Aim of the task =
Look through the lines below and extract each one that contains "Loop".
Material to process below:
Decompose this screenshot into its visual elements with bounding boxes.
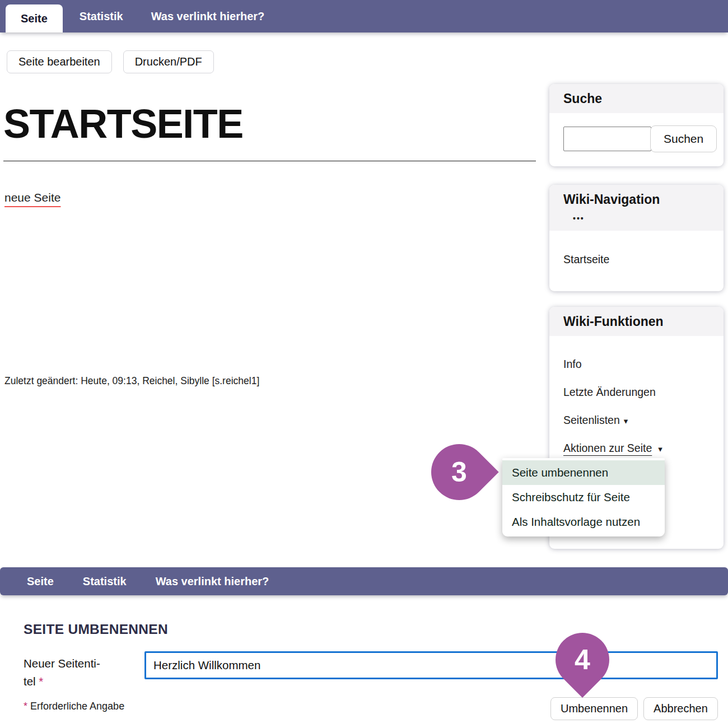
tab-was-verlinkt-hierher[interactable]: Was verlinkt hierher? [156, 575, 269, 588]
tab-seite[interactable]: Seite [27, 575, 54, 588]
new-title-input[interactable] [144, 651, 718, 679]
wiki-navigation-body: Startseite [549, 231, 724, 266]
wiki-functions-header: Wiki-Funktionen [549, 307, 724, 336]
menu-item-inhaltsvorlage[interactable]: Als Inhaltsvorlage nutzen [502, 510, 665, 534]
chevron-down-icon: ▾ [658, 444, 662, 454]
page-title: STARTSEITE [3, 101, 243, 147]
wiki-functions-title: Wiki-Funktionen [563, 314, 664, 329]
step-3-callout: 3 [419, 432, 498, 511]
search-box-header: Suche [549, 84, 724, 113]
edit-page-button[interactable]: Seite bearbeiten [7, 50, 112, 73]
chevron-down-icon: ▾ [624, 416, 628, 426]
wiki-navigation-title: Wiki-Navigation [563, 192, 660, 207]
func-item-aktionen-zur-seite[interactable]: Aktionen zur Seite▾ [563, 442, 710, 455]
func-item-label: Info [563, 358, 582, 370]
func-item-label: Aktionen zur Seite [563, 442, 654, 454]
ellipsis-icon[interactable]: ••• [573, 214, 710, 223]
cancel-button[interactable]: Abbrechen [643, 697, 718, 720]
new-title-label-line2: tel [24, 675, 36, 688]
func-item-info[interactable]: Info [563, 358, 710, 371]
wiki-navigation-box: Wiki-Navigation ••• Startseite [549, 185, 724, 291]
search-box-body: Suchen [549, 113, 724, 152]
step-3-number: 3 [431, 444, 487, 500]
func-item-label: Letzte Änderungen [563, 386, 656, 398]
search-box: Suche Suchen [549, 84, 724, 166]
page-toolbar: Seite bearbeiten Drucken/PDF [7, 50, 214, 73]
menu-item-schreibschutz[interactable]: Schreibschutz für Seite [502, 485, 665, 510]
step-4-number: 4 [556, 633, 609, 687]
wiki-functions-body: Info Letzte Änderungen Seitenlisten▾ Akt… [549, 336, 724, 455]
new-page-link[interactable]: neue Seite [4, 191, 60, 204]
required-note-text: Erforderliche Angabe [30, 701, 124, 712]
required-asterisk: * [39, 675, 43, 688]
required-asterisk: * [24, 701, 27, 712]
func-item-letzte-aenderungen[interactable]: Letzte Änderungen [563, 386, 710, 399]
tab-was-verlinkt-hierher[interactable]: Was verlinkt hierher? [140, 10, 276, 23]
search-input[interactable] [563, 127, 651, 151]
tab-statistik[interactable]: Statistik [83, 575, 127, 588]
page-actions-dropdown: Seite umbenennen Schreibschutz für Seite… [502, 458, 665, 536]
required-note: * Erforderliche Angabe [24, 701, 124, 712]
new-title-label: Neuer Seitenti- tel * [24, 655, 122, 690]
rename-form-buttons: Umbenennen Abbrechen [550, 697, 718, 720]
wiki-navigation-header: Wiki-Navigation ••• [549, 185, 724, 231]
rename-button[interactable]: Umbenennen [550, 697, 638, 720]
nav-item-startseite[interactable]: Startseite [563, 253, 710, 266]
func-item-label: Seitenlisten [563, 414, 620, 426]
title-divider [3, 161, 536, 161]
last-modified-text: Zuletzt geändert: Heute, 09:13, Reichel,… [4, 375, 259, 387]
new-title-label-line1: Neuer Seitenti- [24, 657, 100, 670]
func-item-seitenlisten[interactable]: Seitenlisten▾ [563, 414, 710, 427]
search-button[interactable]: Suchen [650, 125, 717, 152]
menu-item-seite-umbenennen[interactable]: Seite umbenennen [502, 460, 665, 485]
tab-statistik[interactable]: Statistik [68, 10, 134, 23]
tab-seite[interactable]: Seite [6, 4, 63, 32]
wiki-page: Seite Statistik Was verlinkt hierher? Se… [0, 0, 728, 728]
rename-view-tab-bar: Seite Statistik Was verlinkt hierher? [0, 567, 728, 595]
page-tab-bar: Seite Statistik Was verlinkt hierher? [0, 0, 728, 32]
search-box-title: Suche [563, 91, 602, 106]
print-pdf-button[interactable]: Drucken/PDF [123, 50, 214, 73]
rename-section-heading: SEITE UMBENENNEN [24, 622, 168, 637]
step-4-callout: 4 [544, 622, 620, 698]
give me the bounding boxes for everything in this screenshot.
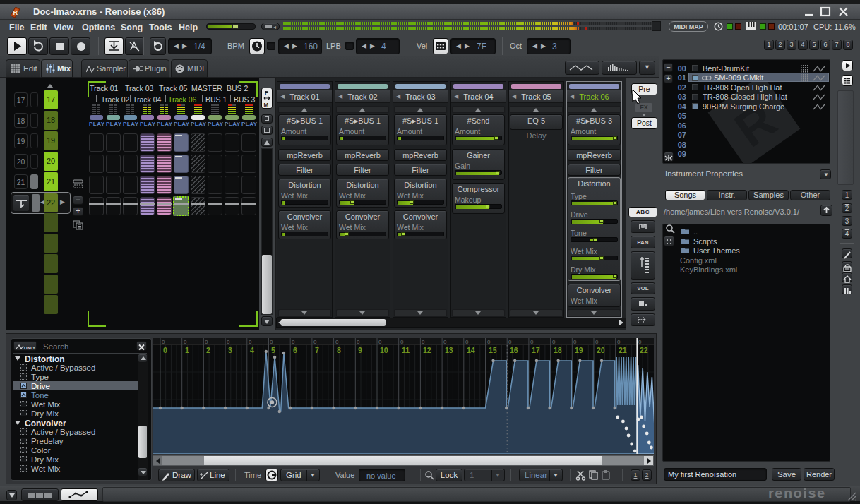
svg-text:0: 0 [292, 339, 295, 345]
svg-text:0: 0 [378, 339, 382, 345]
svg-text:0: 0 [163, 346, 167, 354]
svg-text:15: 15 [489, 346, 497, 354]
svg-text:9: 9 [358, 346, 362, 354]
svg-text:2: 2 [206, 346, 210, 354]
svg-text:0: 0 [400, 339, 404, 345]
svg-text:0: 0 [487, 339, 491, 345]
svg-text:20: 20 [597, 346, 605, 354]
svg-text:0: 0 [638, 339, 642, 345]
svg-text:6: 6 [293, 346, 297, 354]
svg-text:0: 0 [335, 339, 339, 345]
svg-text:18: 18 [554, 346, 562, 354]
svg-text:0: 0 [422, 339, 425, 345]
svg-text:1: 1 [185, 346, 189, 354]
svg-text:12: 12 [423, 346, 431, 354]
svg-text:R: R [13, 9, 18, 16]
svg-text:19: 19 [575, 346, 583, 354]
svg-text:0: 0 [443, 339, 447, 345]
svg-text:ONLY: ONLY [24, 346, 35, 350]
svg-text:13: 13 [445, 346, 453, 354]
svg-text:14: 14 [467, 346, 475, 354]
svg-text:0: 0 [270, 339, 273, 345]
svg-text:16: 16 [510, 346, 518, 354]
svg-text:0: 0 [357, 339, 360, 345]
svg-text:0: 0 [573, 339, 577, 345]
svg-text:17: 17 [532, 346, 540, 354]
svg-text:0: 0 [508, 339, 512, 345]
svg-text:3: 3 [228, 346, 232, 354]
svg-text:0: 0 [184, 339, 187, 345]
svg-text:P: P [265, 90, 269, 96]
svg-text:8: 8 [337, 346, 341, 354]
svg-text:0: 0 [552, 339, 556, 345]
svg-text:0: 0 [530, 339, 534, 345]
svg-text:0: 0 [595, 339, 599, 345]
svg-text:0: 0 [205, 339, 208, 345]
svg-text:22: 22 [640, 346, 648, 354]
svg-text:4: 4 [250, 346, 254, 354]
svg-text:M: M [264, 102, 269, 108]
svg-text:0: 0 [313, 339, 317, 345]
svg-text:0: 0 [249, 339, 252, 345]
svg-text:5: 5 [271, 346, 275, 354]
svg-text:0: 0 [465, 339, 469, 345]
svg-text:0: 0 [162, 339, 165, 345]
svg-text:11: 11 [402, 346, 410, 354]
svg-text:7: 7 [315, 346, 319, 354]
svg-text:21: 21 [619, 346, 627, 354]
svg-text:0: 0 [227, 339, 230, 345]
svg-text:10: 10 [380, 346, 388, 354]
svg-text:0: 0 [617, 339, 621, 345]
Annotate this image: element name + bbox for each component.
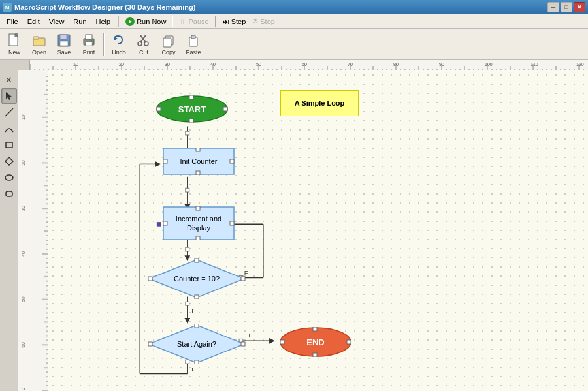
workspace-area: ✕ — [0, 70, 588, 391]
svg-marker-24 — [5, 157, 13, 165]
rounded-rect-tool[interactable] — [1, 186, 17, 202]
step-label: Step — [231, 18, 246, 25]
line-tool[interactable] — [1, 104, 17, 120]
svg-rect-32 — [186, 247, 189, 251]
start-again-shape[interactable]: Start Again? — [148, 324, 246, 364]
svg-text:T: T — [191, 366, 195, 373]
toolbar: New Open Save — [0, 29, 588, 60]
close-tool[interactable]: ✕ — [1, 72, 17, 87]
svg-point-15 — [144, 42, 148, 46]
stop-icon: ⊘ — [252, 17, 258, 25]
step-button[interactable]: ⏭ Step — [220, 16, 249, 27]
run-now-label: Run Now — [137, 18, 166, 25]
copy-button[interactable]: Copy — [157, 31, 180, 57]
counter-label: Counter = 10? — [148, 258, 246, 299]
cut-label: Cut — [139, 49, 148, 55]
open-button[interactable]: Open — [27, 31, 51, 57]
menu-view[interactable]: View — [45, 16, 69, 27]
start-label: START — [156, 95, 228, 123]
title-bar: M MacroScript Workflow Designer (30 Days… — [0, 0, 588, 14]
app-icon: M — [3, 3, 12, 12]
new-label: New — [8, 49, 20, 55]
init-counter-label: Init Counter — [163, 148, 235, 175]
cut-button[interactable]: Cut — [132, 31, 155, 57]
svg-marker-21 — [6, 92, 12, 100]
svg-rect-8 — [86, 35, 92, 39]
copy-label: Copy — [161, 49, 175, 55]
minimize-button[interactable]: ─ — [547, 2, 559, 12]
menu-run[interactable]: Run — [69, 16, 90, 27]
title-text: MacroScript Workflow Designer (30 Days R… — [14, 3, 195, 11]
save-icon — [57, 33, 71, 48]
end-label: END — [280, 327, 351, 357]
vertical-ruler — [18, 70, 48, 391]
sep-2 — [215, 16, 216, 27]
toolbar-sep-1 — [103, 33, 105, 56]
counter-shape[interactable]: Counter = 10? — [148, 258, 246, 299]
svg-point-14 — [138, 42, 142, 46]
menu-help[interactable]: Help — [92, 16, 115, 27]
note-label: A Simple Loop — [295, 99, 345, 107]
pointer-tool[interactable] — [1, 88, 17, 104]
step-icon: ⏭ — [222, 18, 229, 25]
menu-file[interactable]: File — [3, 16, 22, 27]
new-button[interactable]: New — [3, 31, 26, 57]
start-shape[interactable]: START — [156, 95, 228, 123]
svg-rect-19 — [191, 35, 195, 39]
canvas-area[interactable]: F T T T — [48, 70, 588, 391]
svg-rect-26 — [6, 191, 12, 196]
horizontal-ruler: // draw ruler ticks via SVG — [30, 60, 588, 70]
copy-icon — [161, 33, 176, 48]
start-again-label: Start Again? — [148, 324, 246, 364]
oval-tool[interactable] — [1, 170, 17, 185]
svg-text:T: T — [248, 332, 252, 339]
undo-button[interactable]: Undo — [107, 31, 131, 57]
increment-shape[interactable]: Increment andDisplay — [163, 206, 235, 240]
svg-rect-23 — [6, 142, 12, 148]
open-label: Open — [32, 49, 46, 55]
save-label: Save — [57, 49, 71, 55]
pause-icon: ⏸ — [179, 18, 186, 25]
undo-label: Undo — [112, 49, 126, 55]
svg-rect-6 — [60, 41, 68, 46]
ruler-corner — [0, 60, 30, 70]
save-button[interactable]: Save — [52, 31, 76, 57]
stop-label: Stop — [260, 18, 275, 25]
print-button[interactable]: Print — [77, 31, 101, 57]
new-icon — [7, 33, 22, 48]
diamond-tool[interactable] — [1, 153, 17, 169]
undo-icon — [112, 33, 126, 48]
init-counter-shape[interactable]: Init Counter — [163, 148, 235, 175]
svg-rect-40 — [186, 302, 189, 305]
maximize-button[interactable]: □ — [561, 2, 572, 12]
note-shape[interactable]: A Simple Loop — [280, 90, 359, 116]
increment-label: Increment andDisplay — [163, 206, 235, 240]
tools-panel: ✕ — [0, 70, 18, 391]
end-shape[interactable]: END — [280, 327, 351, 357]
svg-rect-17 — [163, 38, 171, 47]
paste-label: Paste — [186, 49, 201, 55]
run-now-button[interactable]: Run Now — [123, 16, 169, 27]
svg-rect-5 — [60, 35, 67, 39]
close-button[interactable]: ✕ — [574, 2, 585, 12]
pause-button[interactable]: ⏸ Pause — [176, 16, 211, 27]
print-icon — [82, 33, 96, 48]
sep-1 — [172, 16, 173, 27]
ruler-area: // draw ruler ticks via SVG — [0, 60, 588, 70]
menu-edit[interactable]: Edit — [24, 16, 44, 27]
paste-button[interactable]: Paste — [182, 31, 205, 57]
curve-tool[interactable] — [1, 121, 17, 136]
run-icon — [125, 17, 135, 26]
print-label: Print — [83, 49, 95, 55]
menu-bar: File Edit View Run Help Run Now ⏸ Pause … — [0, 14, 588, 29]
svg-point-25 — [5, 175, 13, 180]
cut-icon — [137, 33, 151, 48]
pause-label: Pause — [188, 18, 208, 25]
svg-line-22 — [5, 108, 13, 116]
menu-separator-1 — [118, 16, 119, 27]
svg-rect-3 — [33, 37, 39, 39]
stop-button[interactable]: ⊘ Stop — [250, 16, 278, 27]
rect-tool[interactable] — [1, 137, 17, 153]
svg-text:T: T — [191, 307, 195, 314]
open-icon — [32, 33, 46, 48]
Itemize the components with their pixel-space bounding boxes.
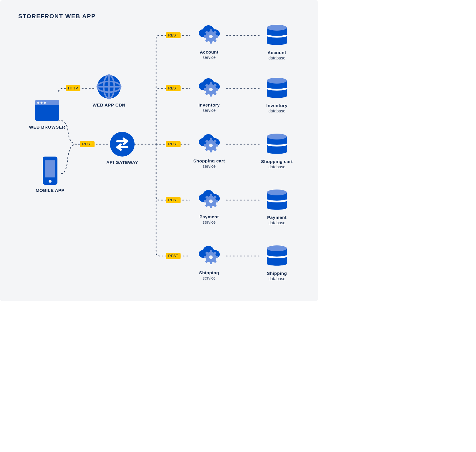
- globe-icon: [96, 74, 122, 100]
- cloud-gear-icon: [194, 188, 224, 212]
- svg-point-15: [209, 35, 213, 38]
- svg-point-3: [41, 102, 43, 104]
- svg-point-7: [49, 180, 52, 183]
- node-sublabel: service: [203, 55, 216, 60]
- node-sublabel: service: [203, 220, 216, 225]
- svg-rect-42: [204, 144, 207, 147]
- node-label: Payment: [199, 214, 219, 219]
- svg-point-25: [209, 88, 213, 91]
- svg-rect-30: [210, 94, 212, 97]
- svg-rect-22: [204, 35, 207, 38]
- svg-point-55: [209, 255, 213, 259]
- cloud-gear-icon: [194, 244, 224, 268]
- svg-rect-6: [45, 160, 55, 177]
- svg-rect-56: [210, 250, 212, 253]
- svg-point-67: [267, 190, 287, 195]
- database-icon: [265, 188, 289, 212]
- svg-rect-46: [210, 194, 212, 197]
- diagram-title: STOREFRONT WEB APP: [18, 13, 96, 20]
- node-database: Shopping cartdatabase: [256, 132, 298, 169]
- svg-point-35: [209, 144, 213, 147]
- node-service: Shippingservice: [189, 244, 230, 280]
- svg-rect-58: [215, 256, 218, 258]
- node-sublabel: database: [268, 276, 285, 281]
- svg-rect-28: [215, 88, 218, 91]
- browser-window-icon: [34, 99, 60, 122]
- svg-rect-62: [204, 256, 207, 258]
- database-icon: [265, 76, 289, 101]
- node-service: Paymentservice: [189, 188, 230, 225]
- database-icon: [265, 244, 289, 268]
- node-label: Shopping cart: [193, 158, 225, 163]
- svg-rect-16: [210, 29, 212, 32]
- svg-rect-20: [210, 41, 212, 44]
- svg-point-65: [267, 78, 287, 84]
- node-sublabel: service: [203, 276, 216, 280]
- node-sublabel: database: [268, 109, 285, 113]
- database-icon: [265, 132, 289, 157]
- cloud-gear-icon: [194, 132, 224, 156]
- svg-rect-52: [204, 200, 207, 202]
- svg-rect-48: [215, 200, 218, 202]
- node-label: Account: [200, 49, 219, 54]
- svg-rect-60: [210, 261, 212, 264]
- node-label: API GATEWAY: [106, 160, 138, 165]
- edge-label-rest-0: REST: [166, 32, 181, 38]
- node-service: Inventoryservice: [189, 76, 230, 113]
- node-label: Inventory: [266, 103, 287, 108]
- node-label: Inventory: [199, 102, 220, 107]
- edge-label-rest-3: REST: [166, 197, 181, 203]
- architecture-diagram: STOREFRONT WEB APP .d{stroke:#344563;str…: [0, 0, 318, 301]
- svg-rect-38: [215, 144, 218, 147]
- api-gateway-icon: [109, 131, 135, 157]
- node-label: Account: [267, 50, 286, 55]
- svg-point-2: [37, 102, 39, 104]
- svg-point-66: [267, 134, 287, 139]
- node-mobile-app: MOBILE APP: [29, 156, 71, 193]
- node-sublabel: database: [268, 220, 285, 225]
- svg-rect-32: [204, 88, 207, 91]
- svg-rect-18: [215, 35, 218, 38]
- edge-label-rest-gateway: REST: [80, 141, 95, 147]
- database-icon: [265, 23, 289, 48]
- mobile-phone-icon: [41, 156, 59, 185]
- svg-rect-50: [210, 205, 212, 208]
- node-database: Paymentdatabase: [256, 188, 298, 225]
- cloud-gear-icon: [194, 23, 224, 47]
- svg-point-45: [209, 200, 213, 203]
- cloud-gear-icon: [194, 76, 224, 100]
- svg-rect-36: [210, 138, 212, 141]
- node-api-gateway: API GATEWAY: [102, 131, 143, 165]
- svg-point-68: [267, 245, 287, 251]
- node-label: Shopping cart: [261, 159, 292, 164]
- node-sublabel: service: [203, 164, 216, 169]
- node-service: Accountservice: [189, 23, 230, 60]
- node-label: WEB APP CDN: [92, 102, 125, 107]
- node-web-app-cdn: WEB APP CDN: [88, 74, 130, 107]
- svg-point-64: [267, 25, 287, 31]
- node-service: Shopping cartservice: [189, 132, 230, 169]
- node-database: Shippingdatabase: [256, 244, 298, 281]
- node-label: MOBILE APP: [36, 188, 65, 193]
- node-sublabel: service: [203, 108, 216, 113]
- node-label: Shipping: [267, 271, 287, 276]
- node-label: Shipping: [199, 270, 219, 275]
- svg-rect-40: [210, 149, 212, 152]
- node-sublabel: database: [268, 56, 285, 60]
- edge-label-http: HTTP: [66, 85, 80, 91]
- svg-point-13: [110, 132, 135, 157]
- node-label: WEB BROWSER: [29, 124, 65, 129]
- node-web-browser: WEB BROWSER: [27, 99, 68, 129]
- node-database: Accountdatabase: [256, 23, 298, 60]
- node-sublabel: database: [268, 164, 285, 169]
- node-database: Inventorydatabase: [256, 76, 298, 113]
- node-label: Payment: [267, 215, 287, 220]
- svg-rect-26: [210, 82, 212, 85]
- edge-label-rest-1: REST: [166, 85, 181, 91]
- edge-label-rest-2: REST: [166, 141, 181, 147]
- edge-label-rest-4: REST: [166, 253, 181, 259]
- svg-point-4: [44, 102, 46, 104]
End of Material to process.
Written solution =
note-label: A Simple Loop — [295, 99, 345, 107]
note-shape[interactable]: A Simple Loop — [280, 90, 359, 116]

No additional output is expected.